As in the previous shows this one is narrated by Brian Cant, the man is or was, a national institution, with giant shows such as Play Away (1971-1984) and Play School (1964-1988), although he had had a few 'serious' acting jobs, he will always be remembered as Brian Cant children's presenter. And the reason is, he is just so darn good at it; he has a calm and soothing nature, his voice, instantly recognisable, is like silk as he effortlessly switches between characters to tell the story. It's like listening to a favourite elderly relative regaling a story and that gives a feeling of comfort and support, Cant has that, and for generations of children he was their friend and teacher. His demeanour made him the perfect candidate to bring Trumptonshire to life.

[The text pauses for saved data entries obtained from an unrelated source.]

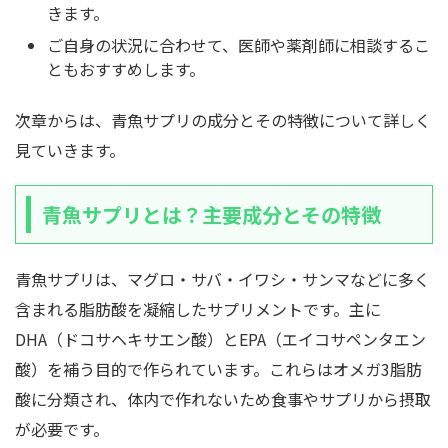
きます。
ご自身の状況に合わせて、医師や薬剤師に相談するこ
ともおすすめします。
次章からは、青魚サプリの成分とその特徴について詳しく
見ていきます。
青魚サプリとは？主要成分とその特徴
青魚サプリは、マグロ・サバ・イワシ・サンマなどに多く
含まれる脂肪酸を凝縮したサプリメントです。主に
DHA（ドコサヘキサエン酸）とEPA（エイコサペンタエン
酸）を補う目的で作られています。これらはオメガ3脂肪
酸に分類され、体内で作れないため食事やサプリから摂取
が必要です。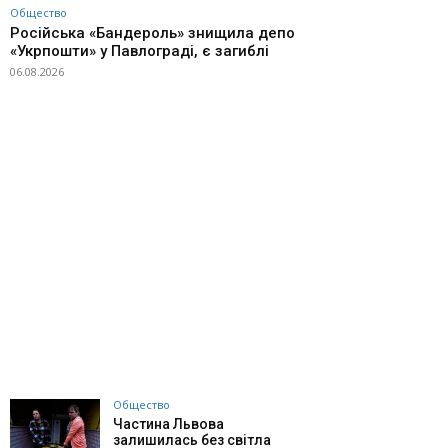
Общество
Російська «Бандероль» знищила депо
«Укрпошти» у Павлограді, є загиблі
06.08.2026
Общество
Частина Львова
залишилась без світла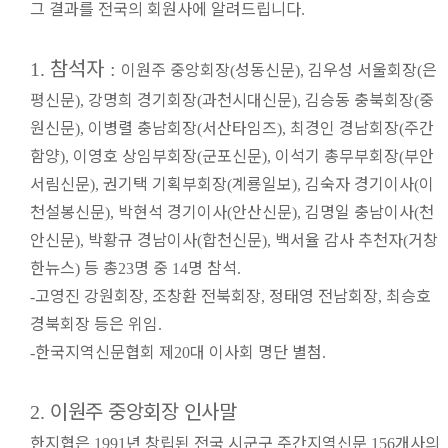
그 결과를 전국의 회원사에 알려드립니다
.
참석자
이원주 중앙회장
성동신문
김우성 서울회장
은
1.
:
(
),
(
평신문
강명희 경기회장
과천시대신문
김승동 충북회장
중
),
(
),
(
원신문
이병렬 충남회장
서산타임즈
최경인 경남회장
주간
),
(
),
(
함양
이영호 상임부회장
군포신문
이석기 총무부회장
부안
),
(
),
(
서림신문
권기택 기획부회장
계룡일보
김숙자 경기이사
이
),
(
),
(
천설봉신문
박현석 경기이사
안산신문
김명일 충남이사
천
),
(
),
(
안신문
박황규 경남이사
합천신문
백서율 감사 추천자
거창
),
(
),
(
한뉴스
등 총
명 중
명 참석
)
23
14
.
고영진 강원회장
조창환 전북회장
정태영 전남회장
최승호
-
,
,
,
경북회장 등은 위임
.
한국지역신문협회 제
대 이사회 명단 별첨
-
20
.
이원주 중앙회장 인사말
2.
한지협은
년 창립된 전국 시군구 주간지역신문
개사의
1991
156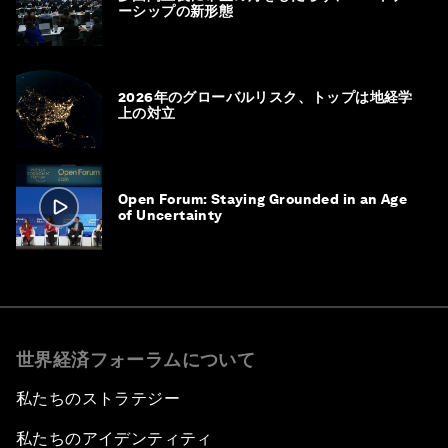
ーシップの新形態
2026年のグローバルリスク、トップは地経学
上の対立
Open Forum: Staying Grounded in an Age
of Uncertainty
世界経済フォーラムについて
私たちのストラテジー
私たちのアイデンティティ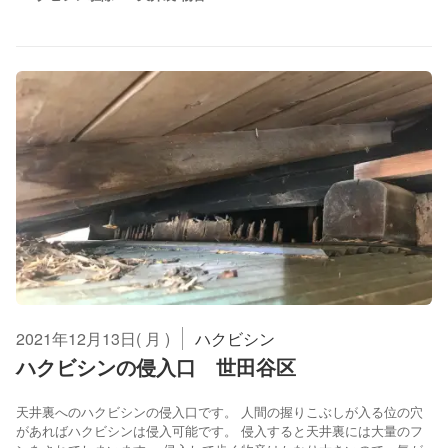
2021年12月13日( 月 )
ハクビシン
ハクビシンの侵入口 世田谷区
天井裏へのハクビシンの侵入口です。 人間の握りこぶしが入る位の穴
があればハクビシンは侵入可能です。 侵入すると天井裏には大量のフ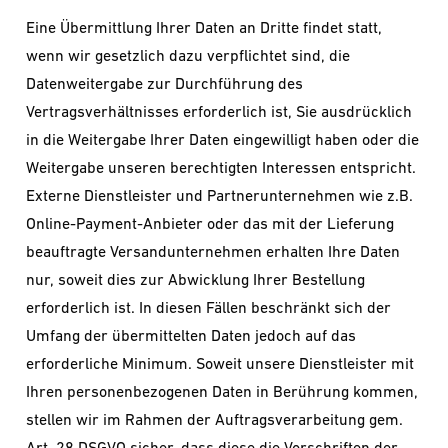
Eine Übermittlung Ihrer Daten an Dritte findet statt,
wenn wir gesetzlich dazu verpflichtet sind, die
Datenweitergabe zur Durchführung des
Vertragsverhältnisses erforderlich ist, Sie ausdrücklich
in die Weitergabe Ihrer Daten eingewilligt haben oder die
Weitergabe unseren berechtigten Interessen entspricht.
Externe Dienstleister und Partnerunternehmen wie z.B.
Online-Payment-Anbieter oder das mit der Lieferung
beauftragte Versandunternehmen erhalten Ihre Daten
nur, soweit dies zur Abwicklung Ihrer Bestellung
erforderlich ist. In diesen Fällen beschränkt sich der
Umfang der übermittelten Daten jedoch auf das
erforderliche Minimum. Soweit unsere Dienstleister mit
Ihren personenbezogenen Daten in Berührung kommen,
stellen wir im Rahmen der Auftragsverarbeitung gem.
Art. 28 DSGVO sicher, dass diese die Vorschriften der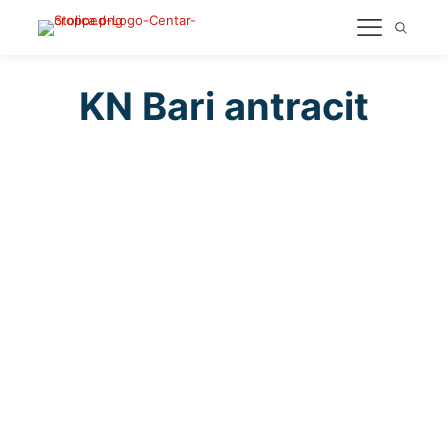
KN Bari antracit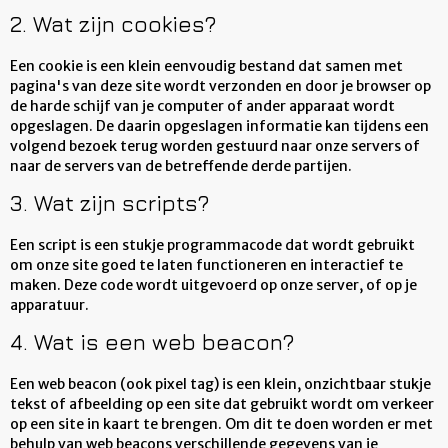
2. Wat zijn cookies?
Een cookie is een klein eenvoudig bestand dat samen met
pagina's van deze site wordt verzonden en door je browser op
de harde schijf van je computer of ander apparaat wordt
opgeslagen. De daarin opgeslagen informatie kan tijdens een
volgend bezoek terug worden gestuurd naar onze servers of
naar de servers van de betreffende derde partijen.
3. Wat zijn scripts?
Een script is een stukje programmacode dat wordt gebruikt
om onze site goed te laten functioneren en interactief te
maken. Deze code wordt uitgevoerd op onze server, of op je
apparatuur.
4. Wat is een web beacon?
Een web beacon (ook pixel tag) is een klein, onzichtbaar stukje
tekst of afbeelding op een site dat gebruikt wordt om verkeer
op een site in kaart te brengen. Om dit te doen worden er met
behulp van web beacons verschillende gegevens van je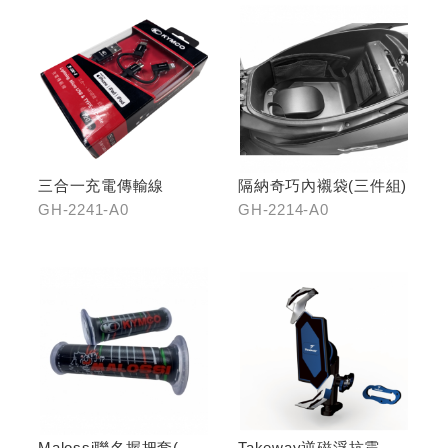
三合一充電傳輸線
隔納奇巧內襯袋(三件組)
GH-2241-A0
GH-2214-A0
Malossi聯名握把套(有
Takeway逆磁浮抗震手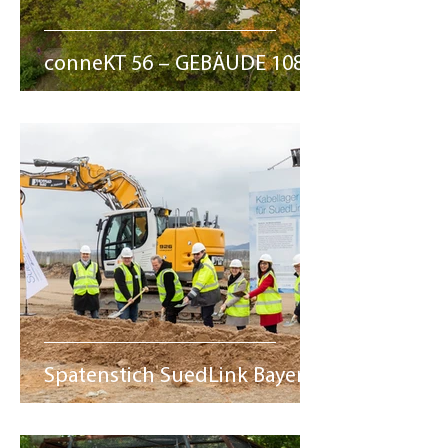
conneKT 56 – GEBÄUDE 108
Spatenstich SuedLink Bayern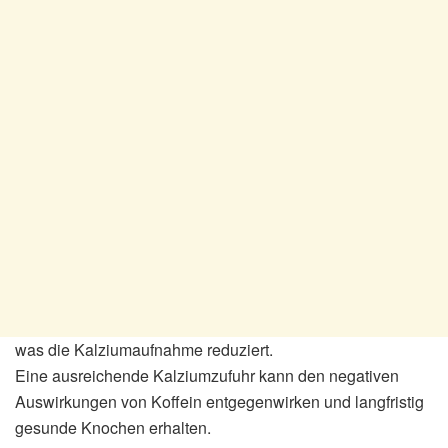
was die Kalziumaufnahme reduziert.
Eine ausreichende Kalziumzufuhr kann den negativen
Auswirkungen von Koffein entgegenwirken und langfristig
gesunde Knochen erhalten.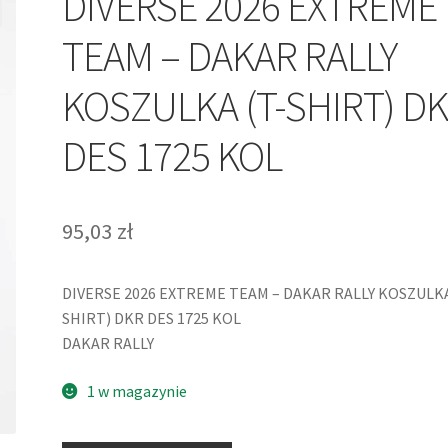
DIVERSE 2026 EXTREME
TEAM – DAKAR RALLY
KOSZULKA (T-SHIRT) D
DES 1725 KOL
95,03
zł
DIVERSE 2026 EXTREME TEAM – DAKAR RALLY KOSZULKA
SHIRT) DKR DES 1725 KOL
DAKAR RALLY
1 w magazynie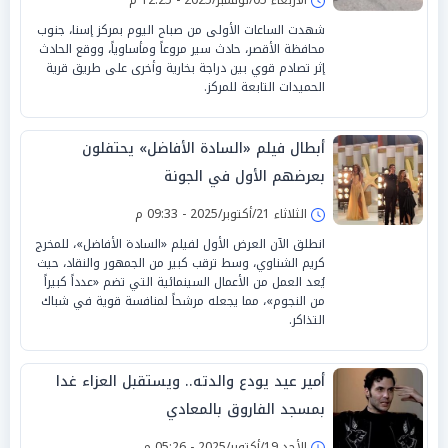
شهدت الساعات الأولى من صباح اليوم بمركز إسنا، جنوب
محافظة الأقصر، حادث سير مروعاً ومأساوياً، ووقع الحادث
إثر تصادم قوي بين دراجة بخارية وأخرى على طريق قرية
الحميدات التابعة للمركز.
أبطال فيلم «السادة الأفاضل» يحتفلون
بعرضهم الأول في الجونة
الثلاثاء 21/أكتوبر/2025 - 09:33 م
انطلق الآن العرض الأول لفيلم «السادة الأفاضل»، للمخرج
كريم الشناوي، وسط ترقب كبير من الجمهور والنقاد، حيث
يُعد العمل من الأعمال السينمائية التي تضم «عدداً كبيراً
من النجوم»، مما يجعله مرشحاً لمنافسة قوية في شباك
التذاكر.
أمير عيد يودع والدته.. ويستقبل العزاء غدا
بمسجد الفاروق بالمعادي
الأحد 19/أكتوبر/2025 - 05:26 م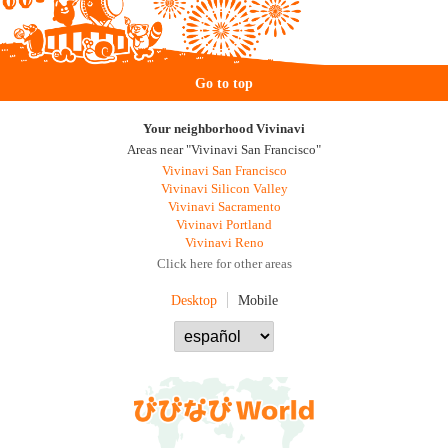
Go to top
Your neighborhood Vivinavi
Areas near "Vivinavi San Francisco"
Vivinavi San Francisco
Vivinavi Silicon Valley
Vivinavi Sacramento
Vivinavi Portland
Vivinavi Reno
Click here for other areas
Desktop
Mobile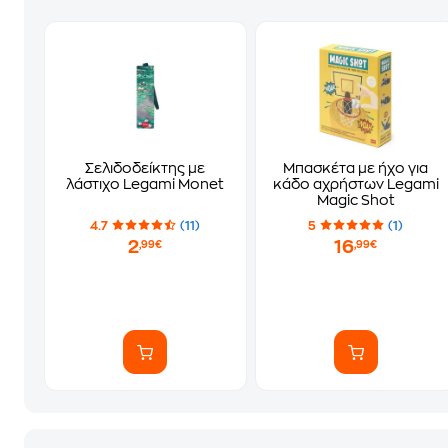
Σελιδοδείκτης με
Μπασκέτα με ήχο για
λάστιχο Legami Monet
κάδο αχρήστων Legami
Magic Shot
4.7
(11)
5
(1)
2
16
,99€
,99€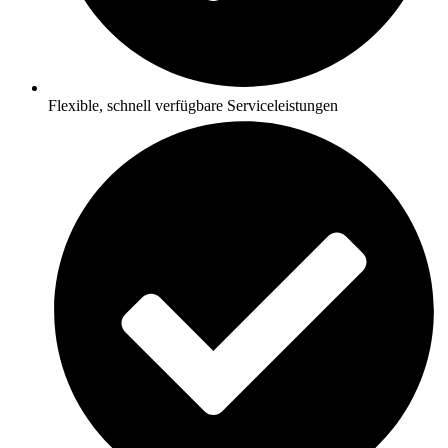
Flexible, schnell verfügbare Serviceleistungen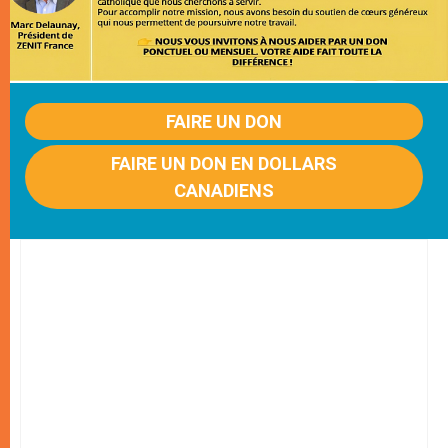
FAIRE UN DON
FAIRE UN DON EN DOLLARS
CANADIENS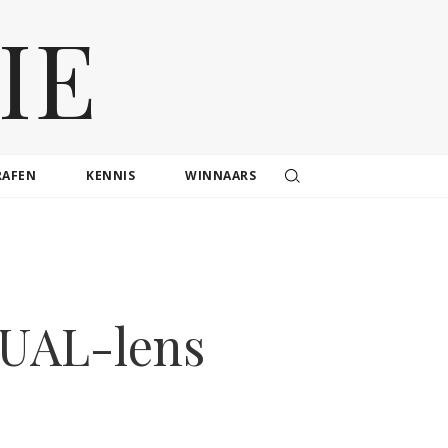
IE
RAFEN
KENNIS
WINNAARS
UAL-lens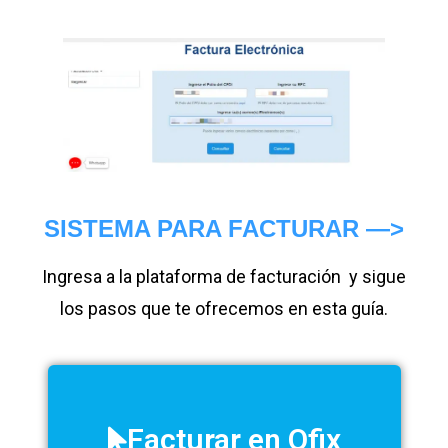
SISTEMA PARA FACTURAR —>
Ingresa a la plataforma de facturación y sigue
los pasos que te ofrecemos en esta guía.
Facturar en Ofix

Chigley, then, for all it's all new setting and bright new characters was certainly not lacking in originality, but is reliance on bringing cross over characters into the scripts tends to lead the show into a cul-de-sac of inevitability, there is a sense of finality to the show, that it is the closing chapter, and that is a good thing. It rounds Trumptonshire out and makes it whole. The show is not quite as inventive as its predecessors, I won't say tired, but it was showing signs of dragging. Of course the music is as good as ever, and there are scenes that brought back floods of memories; Mr Brackett, the butler of Winkstead, walking along the corridor to find Lord Belborough; Bessie the train “Time flies by when I'm the driver of a train, And I ride on the footplate there and back again”; the Dutch organ and its tune with the townsfolk dancing below. All are timeless scenes and round off this enchanting series to be enjoyed, no doubt, by generations to come.